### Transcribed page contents
▶
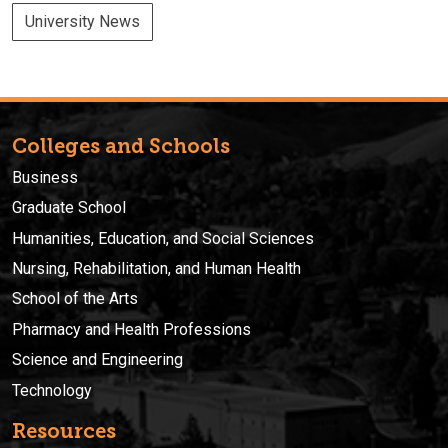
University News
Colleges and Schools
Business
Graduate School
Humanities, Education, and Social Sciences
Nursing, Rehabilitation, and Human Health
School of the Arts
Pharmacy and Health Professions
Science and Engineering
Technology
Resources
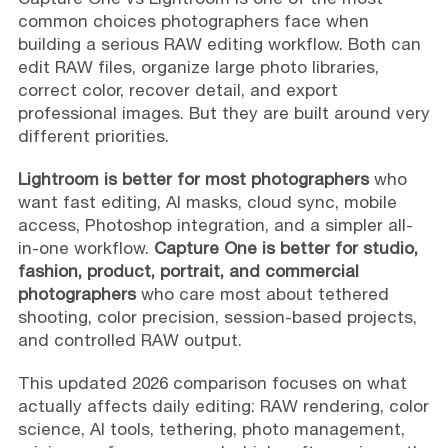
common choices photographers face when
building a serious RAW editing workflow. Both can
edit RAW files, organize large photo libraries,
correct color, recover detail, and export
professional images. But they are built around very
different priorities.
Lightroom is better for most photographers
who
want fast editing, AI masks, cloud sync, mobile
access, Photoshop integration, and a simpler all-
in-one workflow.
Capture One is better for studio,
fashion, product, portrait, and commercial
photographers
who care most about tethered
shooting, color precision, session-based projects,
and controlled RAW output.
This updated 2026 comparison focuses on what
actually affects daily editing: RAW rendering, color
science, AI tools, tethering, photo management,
◀
### ACTIVITY
Scan the data above and copy each line containing the word "color".

### WRITTEN RESPONSE
correct color, recover detail, and export
shooting, color precision, session-based projects,
actually affects daily editing: RAW rendering, color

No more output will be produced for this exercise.